• [Exercise details]
Start at the line below containing "Четырехвалковые вальцы" and stop at the line containing "snaží o začlenenie". Repeat every line of that stretch exactly, and nothing outside it.

• [Material for this task]
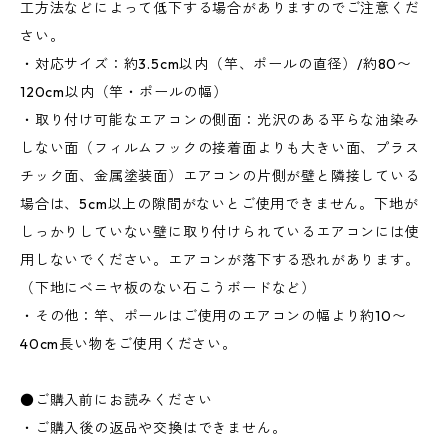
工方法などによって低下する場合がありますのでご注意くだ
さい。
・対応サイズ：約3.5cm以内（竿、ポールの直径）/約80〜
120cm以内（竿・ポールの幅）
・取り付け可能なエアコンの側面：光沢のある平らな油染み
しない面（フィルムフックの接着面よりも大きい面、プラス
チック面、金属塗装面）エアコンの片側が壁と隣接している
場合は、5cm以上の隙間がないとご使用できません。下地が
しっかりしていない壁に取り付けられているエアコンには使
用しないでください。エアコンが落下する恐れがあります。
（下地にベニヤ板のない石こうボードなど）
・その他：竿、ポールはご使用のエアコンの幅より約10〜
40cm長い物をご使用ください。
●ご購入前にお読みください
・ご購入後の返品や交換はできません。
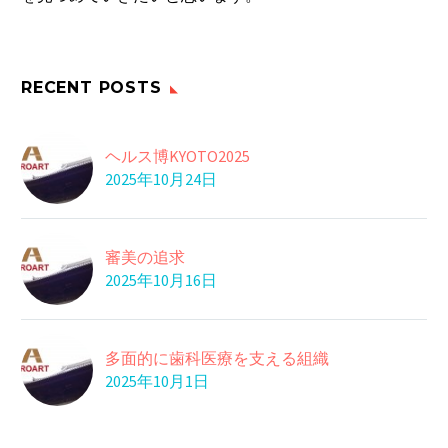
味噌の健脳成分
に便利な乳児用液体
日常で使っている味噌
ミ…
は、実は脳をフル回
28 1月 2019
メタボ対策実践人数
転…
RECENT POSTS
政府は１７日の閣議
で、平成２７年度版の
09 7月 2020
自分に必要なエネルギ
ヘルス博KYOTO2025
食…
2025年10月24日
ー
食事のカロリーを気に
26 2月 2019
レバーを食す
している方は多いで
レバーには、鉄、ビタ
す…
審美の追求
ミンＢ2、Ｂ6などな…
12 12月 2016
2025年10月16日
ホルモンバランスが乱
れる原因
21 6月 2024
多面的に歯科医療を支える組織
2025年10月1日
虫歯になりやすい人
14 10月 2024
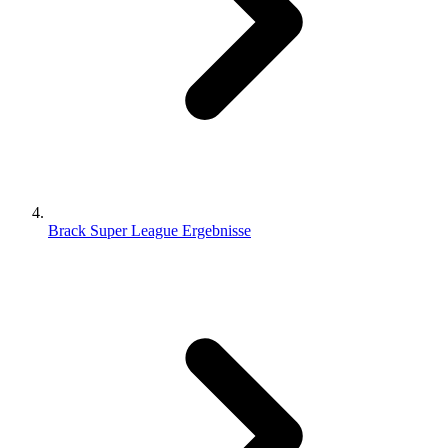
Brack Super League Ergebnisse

* * *

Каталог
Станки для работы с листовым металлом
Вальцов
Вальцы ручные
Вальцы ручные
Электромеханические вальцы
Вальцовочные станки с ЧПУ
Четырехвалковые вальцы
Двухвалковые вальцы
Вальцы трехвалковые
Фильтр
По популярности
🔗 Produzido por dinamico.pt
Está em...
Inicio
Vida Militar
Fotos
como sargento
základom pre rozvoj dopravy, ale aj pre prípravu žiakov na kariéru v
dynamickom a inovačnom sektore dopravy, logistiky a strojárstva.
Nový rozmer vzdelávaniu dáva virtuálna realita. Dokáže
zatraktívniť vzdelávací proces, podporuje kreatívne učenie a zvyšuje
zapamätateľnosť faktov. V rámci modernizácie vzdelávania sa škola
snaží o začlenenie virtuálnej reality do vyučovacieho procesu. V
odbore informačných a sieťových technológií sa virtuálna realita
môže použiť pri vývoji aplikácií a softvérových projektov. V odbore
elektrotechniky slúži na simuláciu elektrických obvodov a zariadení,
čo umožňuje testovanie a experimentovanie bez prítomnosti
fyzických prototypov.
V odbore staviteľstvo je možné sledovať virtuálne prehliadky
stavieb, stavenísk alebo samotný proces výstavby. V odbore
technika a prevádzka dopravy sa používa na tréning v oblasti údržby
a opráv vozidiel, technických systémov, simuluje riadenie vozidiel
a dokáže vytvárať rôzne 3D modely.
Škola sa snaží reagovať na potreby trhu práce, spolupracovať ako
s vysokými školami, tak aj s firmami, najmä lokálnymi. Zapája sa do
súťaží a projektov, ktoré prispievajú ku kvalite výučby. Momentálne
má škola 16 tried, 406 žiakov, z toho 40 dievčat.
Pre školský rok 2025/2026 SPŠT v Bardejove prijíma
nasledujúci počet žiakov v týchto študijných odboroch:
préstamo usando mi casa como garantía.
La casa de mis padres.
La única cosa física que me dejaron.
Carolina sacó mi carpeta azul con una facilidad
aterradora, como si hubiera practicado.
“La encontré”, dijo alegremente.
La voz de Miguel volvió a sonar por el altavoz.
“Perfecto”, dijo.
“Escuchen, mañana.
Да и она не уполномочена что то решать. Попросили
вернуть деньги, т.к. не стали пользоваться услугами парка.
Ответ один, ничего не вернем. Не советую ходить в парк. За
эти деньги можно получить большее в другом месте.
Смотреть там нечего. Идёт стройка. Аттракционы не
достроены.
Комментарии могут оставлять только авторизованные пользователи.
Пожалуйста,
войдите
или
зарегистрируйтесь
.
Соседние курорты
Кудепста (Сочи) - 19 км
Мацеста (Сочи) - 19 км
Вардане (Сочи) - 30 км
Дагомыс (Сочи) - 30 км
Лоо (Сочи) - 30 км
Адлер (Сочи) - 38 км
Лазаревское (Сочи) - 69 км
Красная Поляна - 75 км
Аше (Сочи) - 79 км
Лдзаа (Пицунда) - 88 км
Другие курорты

==

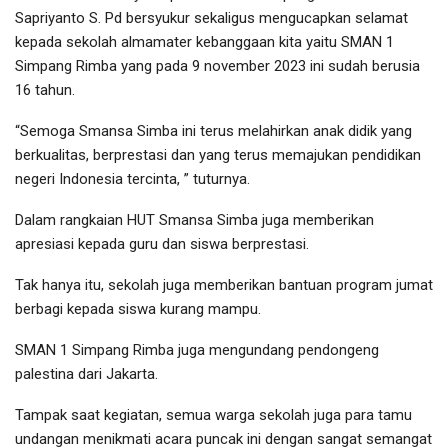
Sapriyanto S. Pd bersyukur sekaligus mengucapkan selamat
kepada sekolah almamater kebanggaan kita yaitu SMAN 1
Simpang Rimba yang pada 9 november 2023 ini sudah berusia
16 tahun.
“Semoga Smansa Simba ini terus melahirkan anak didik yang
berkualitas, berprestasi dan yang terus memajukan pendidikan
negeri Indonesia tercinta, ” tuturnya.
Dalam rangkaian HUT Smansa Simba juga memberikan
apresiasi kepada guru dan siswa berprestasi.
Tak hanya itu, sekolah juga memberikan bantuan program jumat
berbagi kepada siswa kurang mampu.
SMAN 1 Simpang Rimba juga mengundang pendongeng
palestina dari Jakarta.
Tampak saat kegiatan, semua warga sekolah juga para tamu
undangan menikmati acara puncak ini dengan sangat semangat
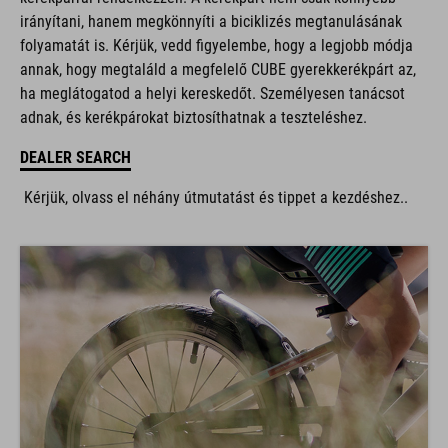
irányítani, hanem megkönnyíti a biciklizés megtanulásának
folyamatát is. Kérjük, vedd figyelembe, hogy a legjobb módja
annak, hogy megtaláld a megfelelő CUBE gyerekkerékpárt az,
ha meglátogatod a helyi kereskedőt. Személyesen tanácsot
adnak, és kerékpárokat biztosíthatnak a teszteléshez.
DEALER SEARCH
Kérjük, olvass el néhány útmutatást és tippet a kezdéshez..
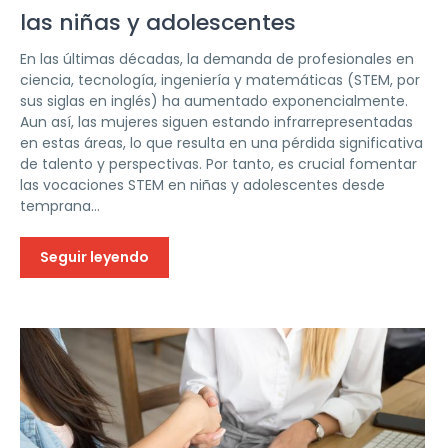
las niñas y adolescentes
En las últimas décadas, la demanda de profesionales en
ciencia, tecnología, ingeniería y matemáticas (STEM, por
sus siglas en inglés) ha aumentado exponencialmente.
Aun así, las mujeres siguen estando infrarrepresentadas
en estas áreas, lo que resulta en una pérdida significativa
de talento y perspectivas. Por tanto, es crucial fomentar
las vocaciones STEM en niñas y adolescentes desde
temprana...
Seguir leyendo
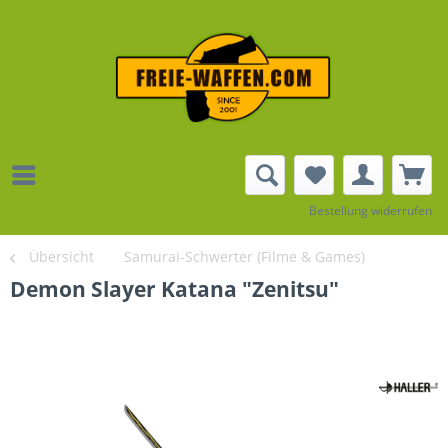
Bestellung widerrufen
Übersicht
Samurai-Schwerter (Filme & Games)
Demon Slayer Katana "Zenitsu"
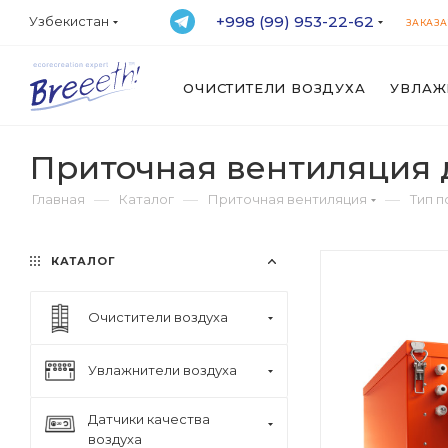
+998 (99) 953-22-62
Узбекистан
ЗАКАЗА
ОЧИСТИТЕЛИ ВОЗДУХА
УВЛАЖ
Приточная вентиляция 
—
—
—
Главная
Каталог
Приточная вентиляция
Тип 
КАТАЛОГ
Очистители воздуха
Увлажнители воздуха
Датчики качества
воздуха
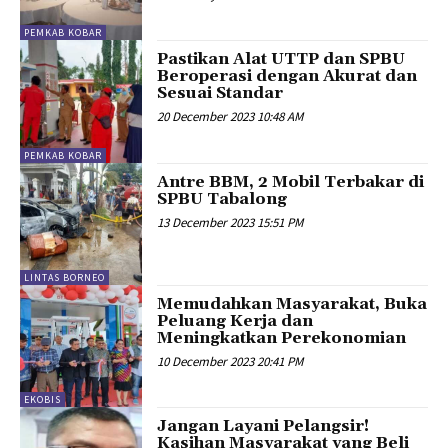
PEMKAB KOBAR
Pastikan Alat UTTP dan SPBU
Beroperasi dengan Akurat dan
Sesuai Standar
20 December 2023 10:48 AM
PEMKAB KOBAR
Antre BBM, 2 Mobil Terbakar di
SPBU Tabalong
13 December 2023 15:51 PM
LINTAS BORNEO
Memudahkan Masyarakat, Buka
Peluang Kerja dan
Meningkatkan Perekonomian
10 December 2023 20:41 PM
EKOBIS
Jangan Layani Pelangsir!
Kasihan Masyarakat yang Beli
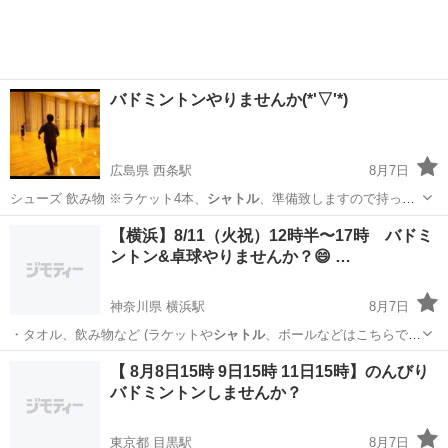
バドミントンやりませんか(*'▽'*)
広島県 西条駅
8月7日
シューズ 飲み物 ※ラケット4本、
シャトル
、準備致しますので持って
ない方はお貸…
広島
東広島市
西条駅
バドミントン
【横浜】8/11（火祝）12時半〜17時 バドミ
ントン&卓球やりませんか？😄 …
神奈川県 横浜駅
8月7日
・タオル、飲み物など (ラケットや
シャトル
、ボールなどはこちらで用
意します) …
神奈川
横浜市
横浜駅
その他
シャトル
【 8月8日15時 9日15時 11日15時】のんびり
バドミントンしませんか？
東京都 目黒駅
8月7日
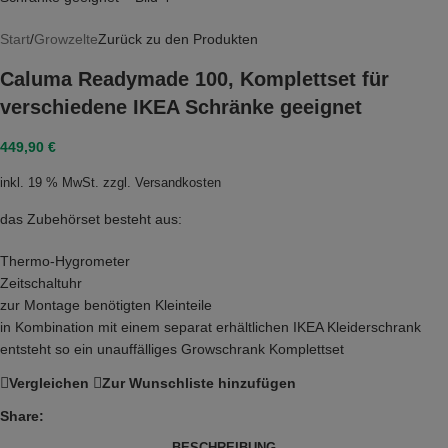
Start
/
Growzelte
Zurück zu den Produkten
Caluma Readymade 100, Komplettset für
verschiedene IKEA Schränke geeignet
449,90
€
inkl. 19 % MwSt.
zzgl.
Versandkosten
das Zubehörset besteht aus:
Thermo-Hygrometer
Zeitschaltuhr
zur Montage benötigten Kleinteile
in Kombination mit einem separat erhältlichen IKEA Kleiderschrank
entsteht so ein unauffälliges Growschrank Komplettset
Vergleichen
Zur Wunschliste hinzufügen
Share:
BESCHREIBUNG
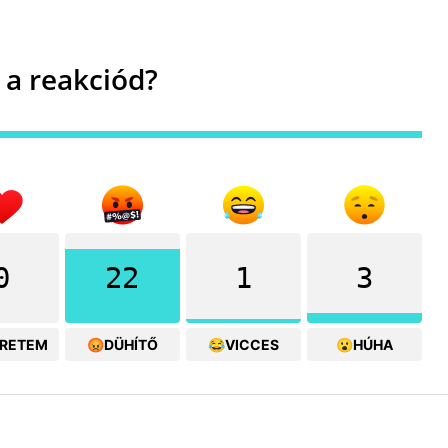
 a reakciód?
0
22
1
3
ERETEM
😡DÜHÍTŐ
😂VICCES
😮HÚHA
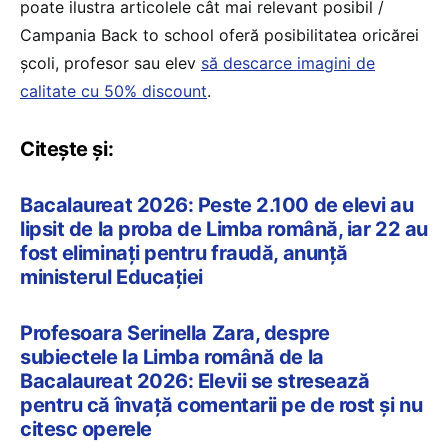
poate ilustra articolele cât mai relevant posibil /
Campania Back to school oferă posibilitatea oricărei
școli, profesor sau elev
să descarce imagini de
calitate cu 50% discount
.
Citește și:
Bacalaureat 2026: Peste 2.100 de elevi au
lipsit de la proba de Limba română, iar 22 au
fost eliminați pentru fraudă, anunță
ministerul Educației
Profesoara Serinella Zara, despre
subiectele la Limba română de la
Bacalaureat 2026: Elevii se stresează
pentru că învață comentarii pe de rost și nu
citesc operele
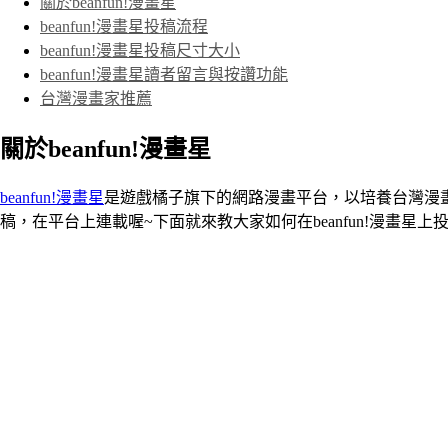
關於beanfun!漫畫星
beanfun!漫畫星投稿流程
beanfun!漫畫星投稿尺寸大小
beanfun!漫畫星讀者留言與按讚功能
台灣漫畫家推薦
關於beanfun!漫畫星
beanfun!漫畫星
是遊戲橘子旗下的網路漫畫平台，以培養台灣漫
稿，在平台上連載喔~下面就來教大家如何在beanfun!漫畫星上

• [Written response]
Четырехвалковые вальцы
Двухвалковые вальцы
Вальцы трехвалковые
Фильтр
По популярности
🔗 Produzido por dinamico.pt
Está em...
Inicio
Vida Militar
Fotos
como sargento
základom pre rozvoj dopravy, ale aj pre prípravu žiakov na kariéru v
dynamickom a inovačnom sektore dopravy, logistiky a strojárstva.
Nový rozmer vzdelávaniu dáva virtuálna realita. Dokáže
zatraktívniť vzdelávací proces, podporuje kreatívne učenie a zvyšuje
zapamätateľnosť faktov. V rámci modernizácie vzdelávania sa škola
snaží o začlenenie virtuálnej reality do vyučovacieho procesu. V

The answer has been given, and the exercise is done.